Distrofia Microcística de Cogan e Erosão Recorrente

CBO Teórica 2 - Prova de Especialidades da Oftalmologia — Prova 2009

Enunciado

A erosão recorrente do epitélio da córnea secundária à distrofia microcística tem como características:

Alternativas

  1. A) Ruptura das fibrilas de colágeno que promovem adesão da membrana basal à camada de Bowman sem alteração dos hemidesmossomas
  2. B) Depósito de glicosaminoglicanos na membrana de Bowman com seu afastamento da membrana basal do epitélio
  3. C) Defeito na adesão do epitélio à sua membrana basal e redução do número de hemidesmossomos
  4. D) Depósitos que coram pela tintura vermelho-congo na porção superficial e média do estroma da córnea

Pérola Clínica

Distrofia de Cogan = ↓ hemidesmossomos + membrana basal redundante → erosões recorrentes.

Resumo-Chave

A erosão recorrente na distrofia de Cogan ocorre devido a uma membrana basal epitelial anormal e redundante que impede a formação de hemidesmossomos funcionais.

Contexto Educacional

A distrofia microcística de Cogan, também conhecida como distrofia de Map-Dot-Fingerprint, é a distrofia anterior da córnea mais comum. Sua importância clínica reside na associação com a síndrome de erosão recorrente da córnea. Fisiopatologicamente, a produção excessiva de material de membrana basal e a ausência de hemidesmossomos criam um plano de clivagem fraco. Durante o sono, a aderência da pálpebra ao epitélio corneano pode ser mais forte do que a adesão do epitélio à sua base, levando ao arrancamento epitelial ao abrir os olhos. O entendimento ultraestrutural dessa patologia é frequentemente cobrado em exames de especialização.

Perguntas Frequentes

Qual a causa da erosão recorrente na distrofia de Cogan?

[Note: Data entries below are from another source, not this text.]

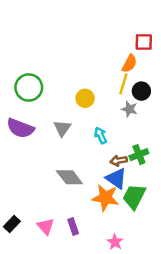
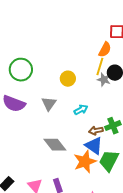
gray star: (129, 109) -> (104, 80), moved
cyan arrow: (101, 135) -> (81, 110), turned 88
orange star: (105, 198) -> (85, 162), turned -30

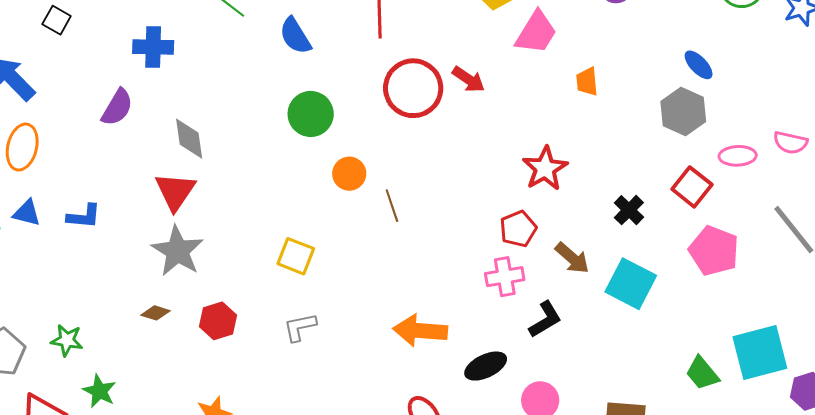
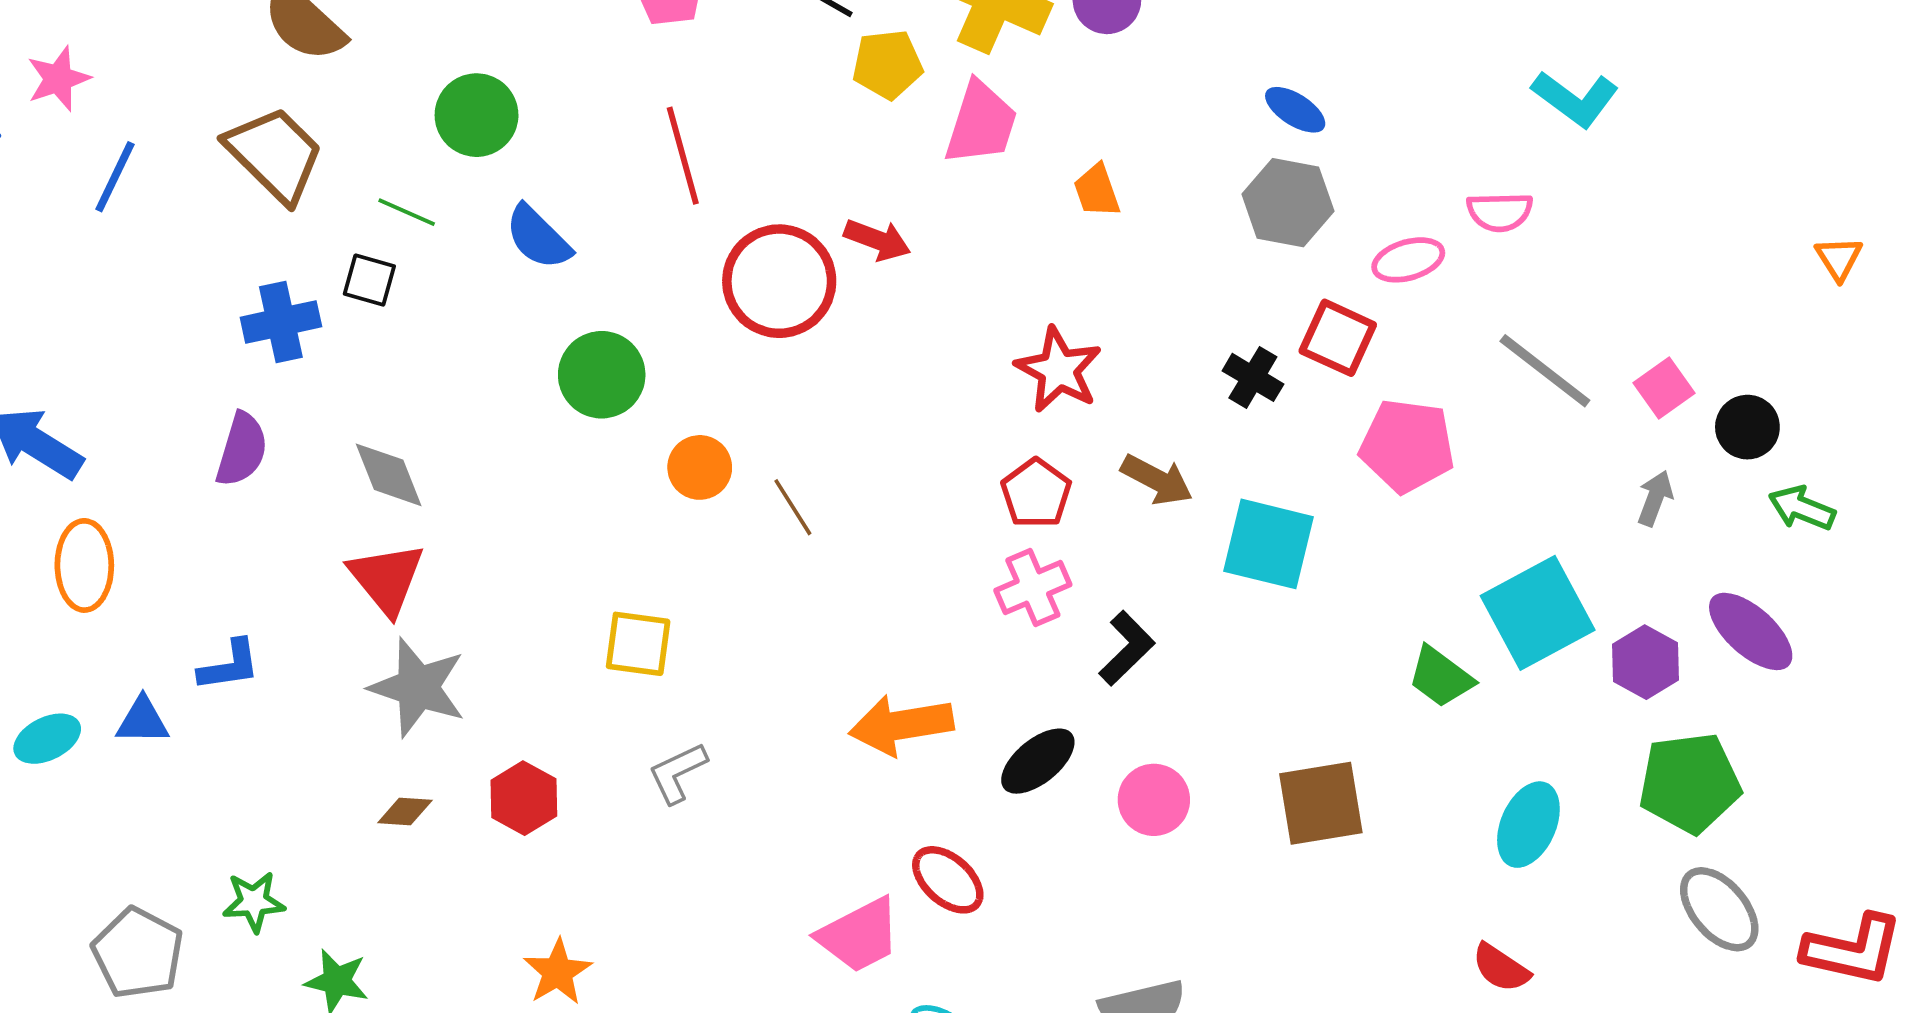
black square: (57, 20) -> (369, 280), moved
black cross: (629, 210) -> (1253, 377), moved
blue triangle: (27, 213) -> (143, 721), moved
brown arrow: (572, 258) -> (1157, 480), moved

A causa primária é um defeito na síntese da membrana basal epitelial, que se torna redundante e se projeta para o epitélio (formando os padrões de 'mapa', 'ponto' ou 'impressão digital'). Essa membrana basal anormal impede a formação adequada de hemidesmossomos, que são as estruturas responsáveis por ancorar as células epiteliais basais à membrana de Bowman, resultando em instabilidade epitelial e erosões.

Como é o quadro clínico da distrofia microcística?

A maioria dos pacientes é assintomática, mas cerca de 10% desenvolvem erosões epiteliais recorrentes, geralmente na segunda ou terceira década de vida. Os sintomas incluem dor ocular súbita (frequentemente ao acordar), fotofobia, lacrimejamento e visão borrada. Ao exame, observam-se microcistos epiteliais e opacidades subepiteliais.

Qual o tratamento para erosão recorrente da córnea?

O tratamento inicial envolve lubrificantes oculares, pomadas noturnas e lentes de contato terapêuticas. Em casos recalcitrantes, podem ser indicados procedimentos como a micropuntura do estroma anterior, desbridamento epitelial ou ceratectomia fototerapêutica (PTK) com Excimer laser para promover uma nova adesão epitelial.